In the intervening years since their last album, the band’s name has remained widely circulated in country music circles — often in the context of warning, fear, and hesitation to politicize. It’s hard to forget a backlash so severe it has its own History Channel page, and their 2003 blacklisting in many ways set the stage for an undercurrent in the world of country music that persists today. Some stars (like Maines’ sometime rival Toby Keith) have overcorrected to the extreme, glorifying a hazily defined-but-aggressive commitment to the Stars and Stripes. But country artists who fall further to the left on the political spectrum have been daunted against speaking their minds; even the unfailingly popular Taylor Swift held her progressive beliefs back for a long time in large part due to the notoriety of what The Chicks have had to face.

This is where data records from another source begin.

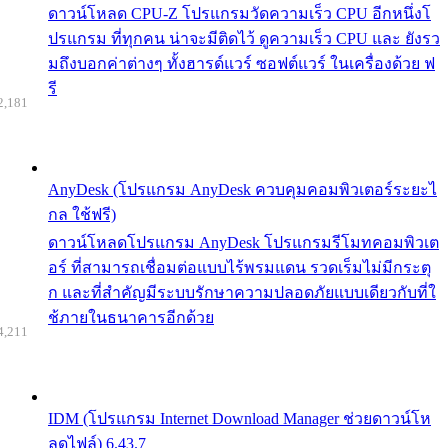
ดาวน์โหลด CPU-Z โปรแกรมวัดความเร็ว CPU อีกหนึ่งโ
ปรแกรม ที่ทุกคน น่าจะมีติดไว้ ดูความเร็ว CPU และ ยังรว
มถึงบอกค่าต่างๆ ทั้งฮารด์แวร์ ซอฟต์แวร์ ในเครื่องด้วย ฟ
รี
2,181
AnyDesk (โปรแกรม AnyDesk ควบคุมคอมพิวเตอร์ระยะไ
กล ใช้ฟรี)
ดาวน์โหลดโปรแกรม AnyDesk โปรแกรมรีโมทคอมพิวเต
อร์ ที่สามารถเชื่อมต่อแบบไร้พรมแดน รวดเร็มไม่มีกระตุ
ก และที่สำคัญมีระบบรักษาความปลอดภัยแบบเดียวกับที่ใ
ช้ภายในธนาคารอีกด้วย
4,211
IDM (โปรแกรม Internet Download Manager ช่วยดาวน์โห
ลดไฟล์) 6.43.7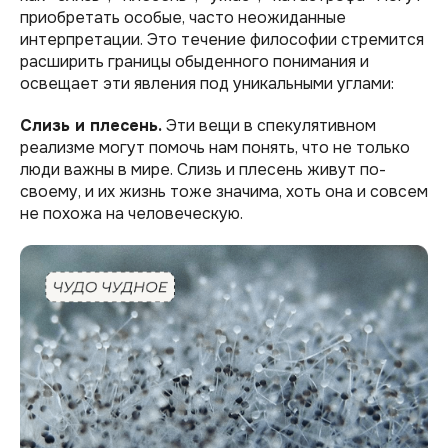
приобретать особые, часто неожиданные
интерпретации. Это течение философии стремится
расширить границы обыденного понимания и
освещает эти явления под уникальными углами:
Слизь и плесень.
Эти вещи в спекулятивном
реализме могут помочь нам понять, что не только
люди важны в мире. Слизь и плесень живут по-
своему, и их жизнь тоже значима, хоть она и совсем
не похожа на человеческую.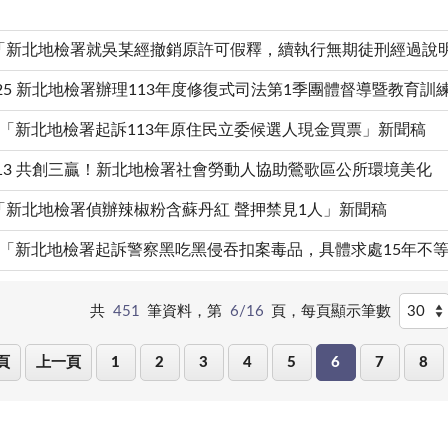
4.2「新北地檢署就吳某經撤銷原許可假釋，續執行無期徒刑經過說
03-25 新北地檢署辦理113年度修復式司法第1季團體督導暨教育訓
3.22「新北地檢署起訴113年原住民立委候選人現金買票」新聞稿
03-13 共創三贏！新北地檢署社會勞動人協助鶯歌區公所環境美化
3.2「新北地檢署偵辦辣椒粉含蘇丹紅 聲押禁見1人」新聞稿
2.26「新北地檢署起訴警察黑吃黑侵吞扣案毒品，具體求處15年不
共
451
筆資料，第
6/16
頁，
每頁顯示筆數
頁
上一頁
1
2
3
4
5
6
7
8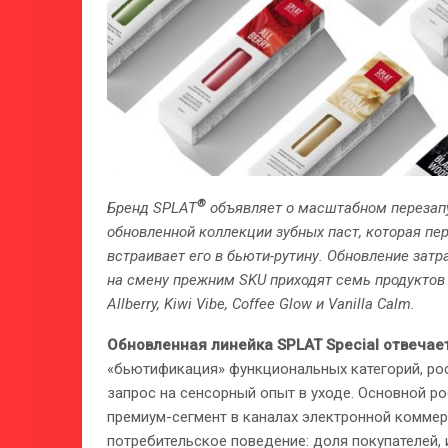
®
Бренд SPLAT
объявляет о масштабном перезапу
обновленной коллекции зубных паст, которая пе
встраивает его в бьюти-рутину. Обновление затр
на смену прежним SKU приходят семь продуктов но
Allberry, Kiwi Vibe, Coffee Glow и Vanilla Calm.
Обновленная линейка SPLAT Special отвечае
«бьютификация» функциональных категорий, ро
запрос на сенсорный опыт в уходе. Основной ро
премиум-сегмент в каналах электронной коммер
потребительское поведение: доля покупателей,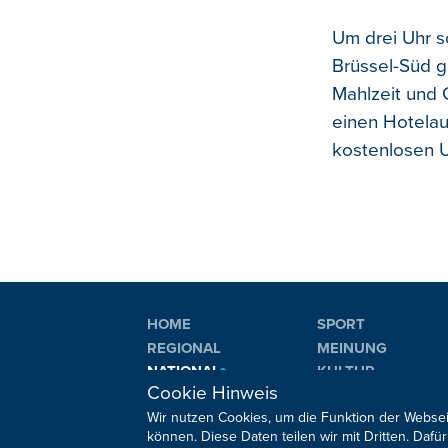
Um drei Uhr s
Brüssel-Süd g
Mahlzeit und 
einen Hotelauf
kostenlosen 
HOME
SPORT
REGIONAL
MEINUNG
NATIONAL
KULTUR
Cookie Hinweis
INTERNATIONAL
WM 2026
Wir nutzen Cookies, um die Funktion der Websei
können. Diese Daten teilen wir mit Dritten. Da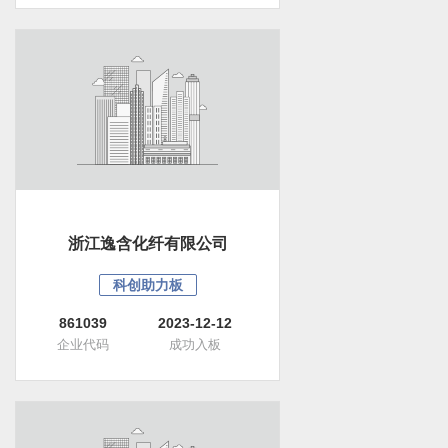
浙江逸含化纤有限公司
科创助力板
861039
2023-12-12
企业代码
成功入板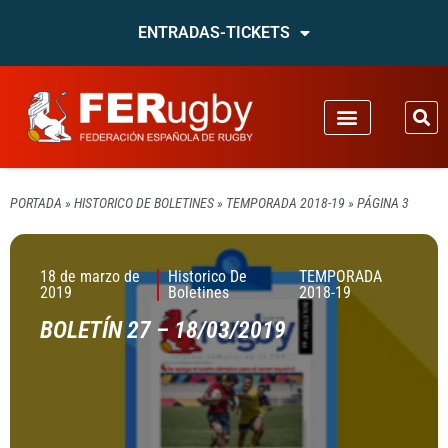
ENTRADAS-TICKETS
PORTADA
»
HISTORICO DE BOLETINES
»
TEMPORADA 2018-19
»
PÁGINA 3
18 de marzo de
Historico De
TEMPORADA
2019
Boletines
2018-19
BOLETÍN 27 – 18/03/2019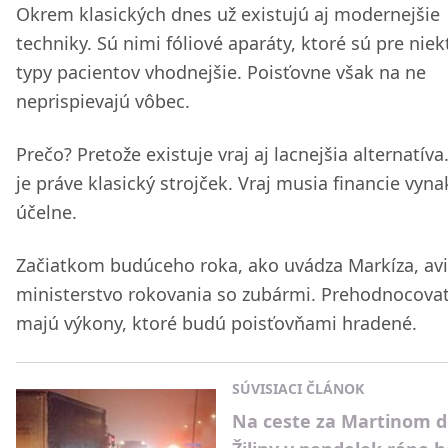
Okrem klasických dnes už existujú aj modernejšie
techniky. Sú nimi fóliové aparáty, ktoré sú pre niek
typy pacientov vhodnejšie. Poisťovne však na ne
neprispievajú vôbec.
Prečo? Pretože existuje vraj aj lacnejšia alternatíva
je práve klasický strojček. Vraj musia financie vyna
účelne.
Začiatkom budúceho roka, ako uvádza Markíza, avi
ministerstvo rokovania so zubármi. Prehodnocovať
majú výkony, ktoré budú poisťovňami hradené.
SÚVISIACI ČLÁNOK
Na ceste za Martinom 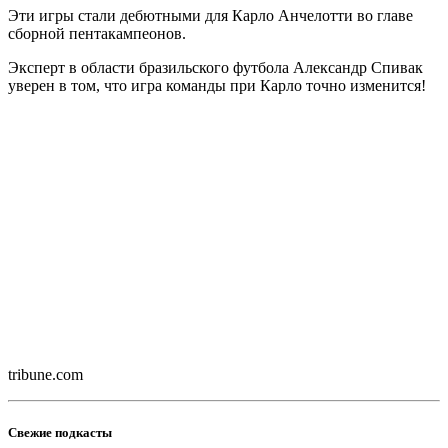
Эти игры стали дебютными для Карло Анчелотти во главе
сборной пентакампеонов.
Эксперт в области бразильского футбола Александр Спивак
уверен в том, что игра команды при Карло точно изменится!
tribune.com
Свежие подкасты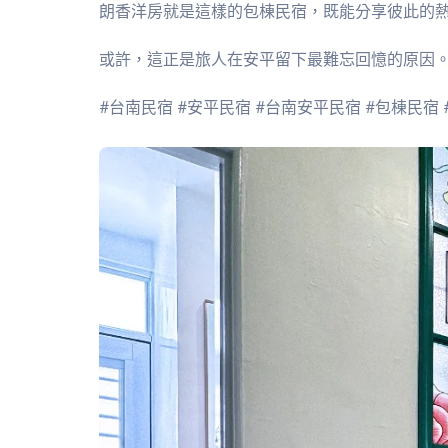
朗香洋房就是這樣的包棟民宿，既能分享彼此的
或許，這正是旅人在安平留下最難忘回憶的原因
#台南民宿 #安平民宿 #台南安平民宿 #包棟民宿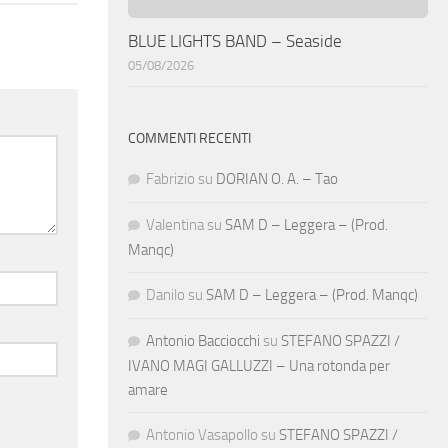
BLUE LIGHTS BAND – Seaside
05/08/2026
COMMENTI RECENTI
Fabrizio
su
DORIAN O. A. – Tao
Valentina
su
SAM D – Leggera – (Prod.
Manqc)
Danilo
su
SAM D – Leggera – (Prod. Manqc)
Antonio Bacciocchi
su
STEFANO SPAZZI /
IVANO MAGI GALLUZZI – Una rotonda per
amare
Antonio Vasapollo
su
STEFANO SPAZZI /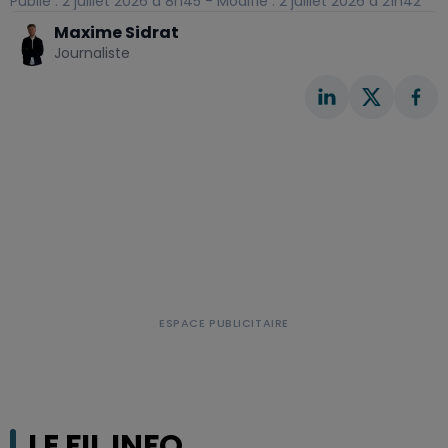
Publié : 2 juillet 2026 à 8h45 - Modifié : 2 juillet 2026 à 21h42
Maxime Sidrat
Journaliste
LE FIL INFO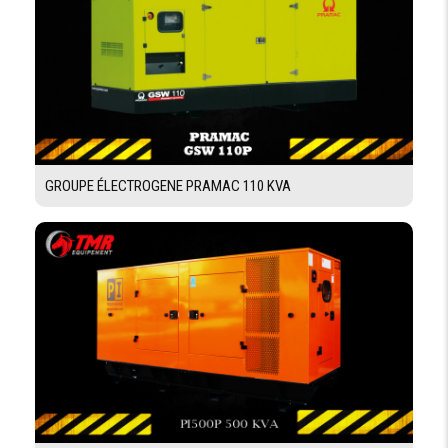
GROUPE ÉLECTROGENE PRAMAC 110 KVA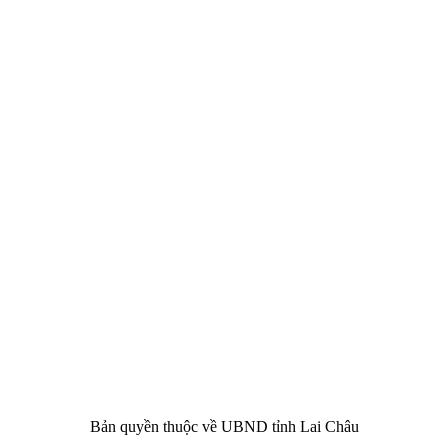
CHÂU
i Châu
óa, Thể thao và Du lịch cấp 17/4/2026
 Văn phòng UBND tỉnh Lai Châu
 tâm Hành chính - Chính trị tỉnh Lai Châu
76.359 | 02133.876.356
Bản quyền thuộc về UBND tỉnh Lai Châu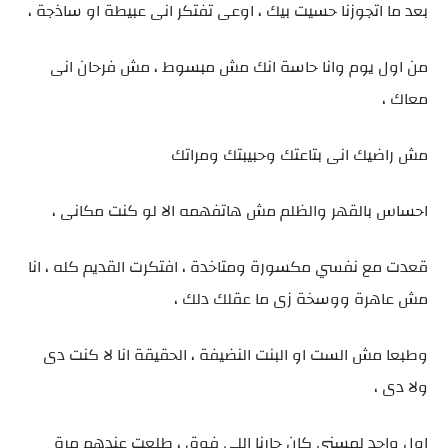
بعد ما اتجوزنا حسيت بيك ، اوعى تفتكر انى عبيطة او ساذجة ،
من اول يوم وانا حاسة انك مش مبسوط ، مش فرحان انى
معاك ،
مش راضيك انى بتاعتك وحبيبتك ومراتك
احساس بالقهر والظلم مش هاتفهمه الا لو كنت مكانى ،
قعدت مع نفسي مكسورة ومتاخدة ، افتكرت القديم كله ، انا
مش عاهرة ووسخة زى ما عقلك دلك ،
وطبعا مش الست او البنت النضيفة ، الحقيقة انا لا كنت دى
ولا دى ،
اول واحد لمسنى كان جارنا اللى فوق ، طلعت عندهم مرة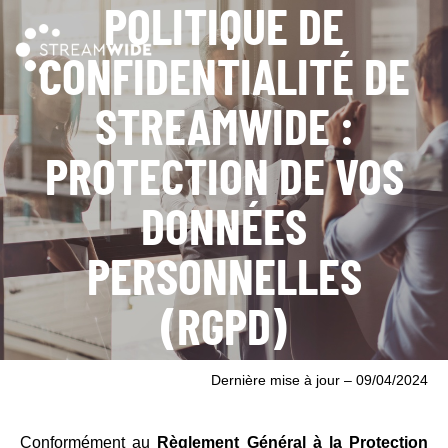
POLITIQUE DE
CONFIDENTIALITÉ DE
STREAMWIDE :
PROTECTION DE VOS
DONNÉES
PERSONNELLES
(RGPD)
Dernière mise à jour – 09/04/2024
Conformément au
Règlement Général à la Protection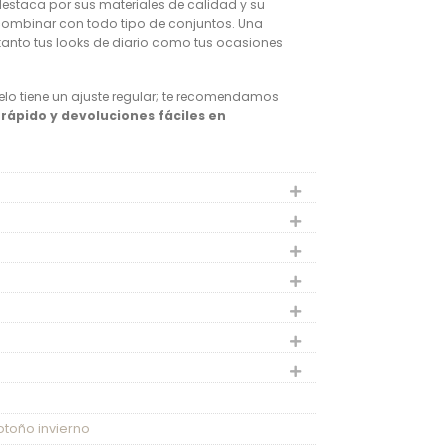
estaca por sus materiales de calidad y su
combinar con todo tipo de conjuntos. Una
tanto tus looks de diario como tus ocasiones
lo tiene un ajuste regular; te recomendamos
 rápido y devoluciones fáciles en
otoño invierno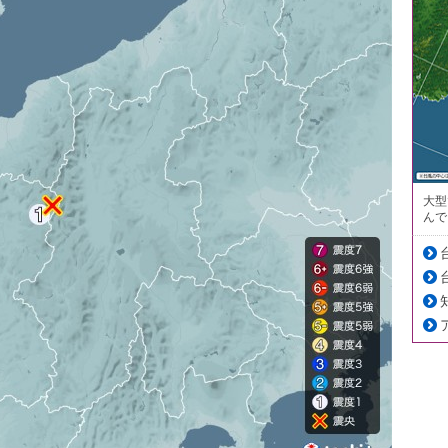
大型
んで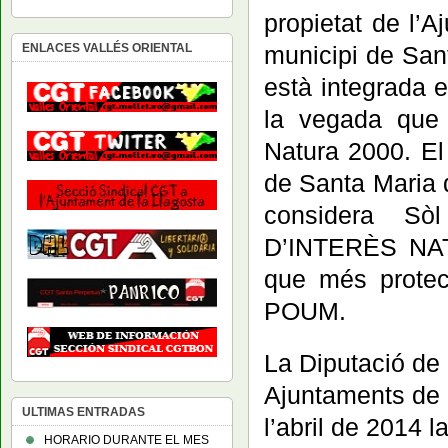
propietat de l’A
municipi de San
ENLACES VALLÉS ORIENTAL
està integrada e
la vegada que 
Natura 2000. El
de Santa Maria d
considera S
D’INTERÈS NATU
que més protecc
POUM.
La Diputació de
Ajuntaments de 
ULTIMAS ENTRADAS
l’abril de 2014 l
HORARIO DURANTE EL MES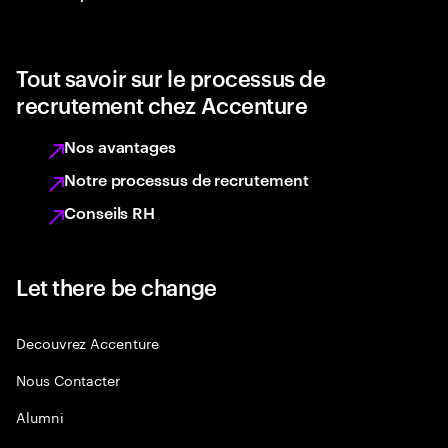
Tout savoir sur le processus de
recrutement chez Accenture
Nos avantages
Notre processus de recrutement
Conseils RH
Let there be change
Decouvrez Accenture
Nous Contacter
Alumni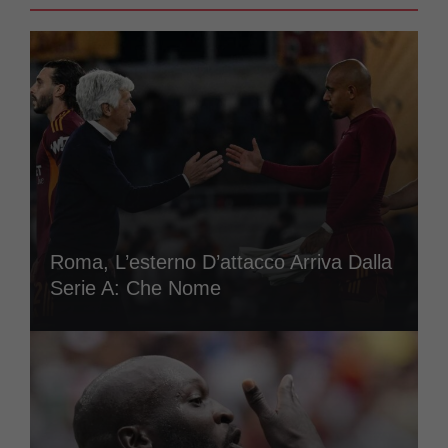
Roma, L’esterno D’attacco Arriva Dalla
Serie A: Che Nome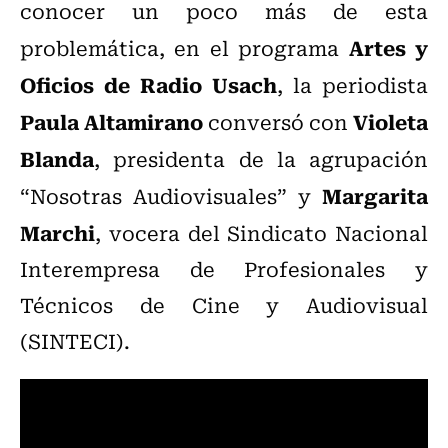
conocer un poco más de esta
Artes y
problemática, en el programa
Oficios de Radio Usach
, la periodista
Paula Altamirano
Violeta
conversó con
Blanda
, presidenta de la agrupación
Margarita
“Nosotras Audiovisuales” y
Marchi
, vocera del Sindicato Nacional
Interempresa de Profesionales y
Técnicos de Cine y Audiovisual
(SINTECI).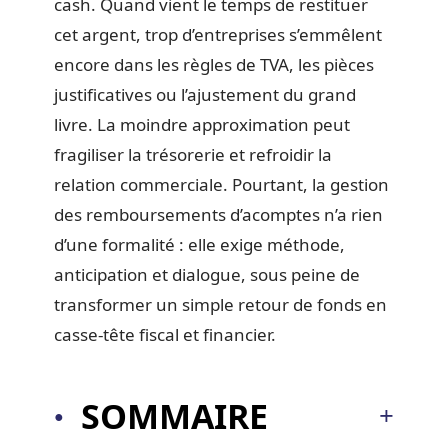
cash. Quand vient le temps de restituer
cet argent, trop d’entreprises s’emmêlent
encore dans les règles de TVA, les pièces
justificatives ou l’ajustement du grand
livre. La moindre approximation peut
fragiliser la trésorerie et refroidir la
relation commerciale. Pourtant, la gestion
des remboursements d’acomptes n’a rien
d’une formalité : elle exige méthode,
anticipation et dialogue, sous peine de
transformer un simple retour de fonds en
casse-tête fiscal et financier.
SOMMAIRE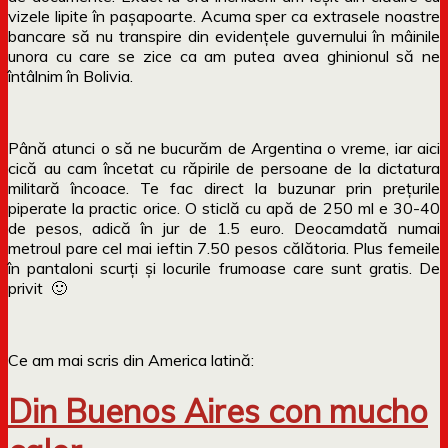
vizele lipite în pașapoarte. Acuma sper ca extrasele noastre
bancare să nu transpire din evidențele guvernului în mâinile
unora cu care se zice ca am putea avea ghinionul să ne
întâlnim în Bolivia.
Până atunci o să ne bucurăm de Argentina o vreme, iar aici
cică au cam încetat cu răpirile de persoane de la dictatura
militară încoace. Te fac direct la buzunar prin prețurile
piperate la practic orice. O sticlă cu apă de 250 ml e 30-40
de pesos, adică în jur de 1.5 euro. Deocamdată numai
metroul pare cel mai ieftin 7.50 pesos călătoria. Plus femeile
în pantaloni scurți și locurile frumoase care sunt gratis. De
privit 🙂
Ce am mai scris din America latină:
Din Buenos Aires con mucho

The willingness to be outspoken is always urgent and necessary, and this summer feels like a particularly fitting time for the return of The Chicks’ raw, coordinated, galvanizing power. Their new album is anticipated to be personal and powerful, an expectation bolstered by its latest single, “March March”, which gravely indicts the US’s rampant gun violence and indifference toward climate change, as well as the Trump administration’s lack of transparency and troubling handling of conversations about abortion and reproductive health. The accompanying music video highlights footage of protests playing out across history, including the current ones against police brutality, and includes a long list of Black victims of police brutality that plays out for over a minute. The video concludes with a list of several social justice organizations to support.
Not much else is known about the new album, but we do know it will see The Chicks collaborating with Jack Antonoff, the Bleachers star who’s lent his producing talents to some of the past few years’ most dazzling pop albums, including works by Taylor Swift, Lana del Rey, St. Vincent, Lorde, and Kevin Abstract.
The band’s initial success, both in commercial popularity and on award stages, was astronomical, and it all happened within barely a 10-year timespan — which may be what makes the past 14 years feel like such a long time. But The Chicks haven’t stopped doing what they love, both within music and outside of it — and they haven’t stopped doing it their own way, either.
The title track from their last album, “The Long Way Around”, came only a few years after “Long Time Gone”, and it touches on similar themes: “I never seem to do it like anybody else/ Maybe someday, someday I’m gonna settle down/ If you ever want to find me, I still can be found/ Taking the long way/ Taking the long way around.” It’s an honorable message and one to which they’ve held true — that they’re constantly on their own roads, following their own journeys, whether we’re closely monitoring those journeys or not.
Gaslighter feels poised to reestablish this presence. A brief statement on The Chicks’ new website reads, “We want to meet this moment,” and one line from “March March” — “Half of you love me, half already hate me” — suggests that they remain indifferent to any concerns for reputation. They’re here for real action, and they’re here to stay.
The Chicks belong wherever they decide they want to belong, whether off the beaten track or in the center of the spotlight — and from gold albums to death threats, they’re a band that knows a thing or two about the spotlight. If there’s one other thing that feels clear about their re-entrance with Gaslighter, it’s that the spotlight is more than ready to welcome them back.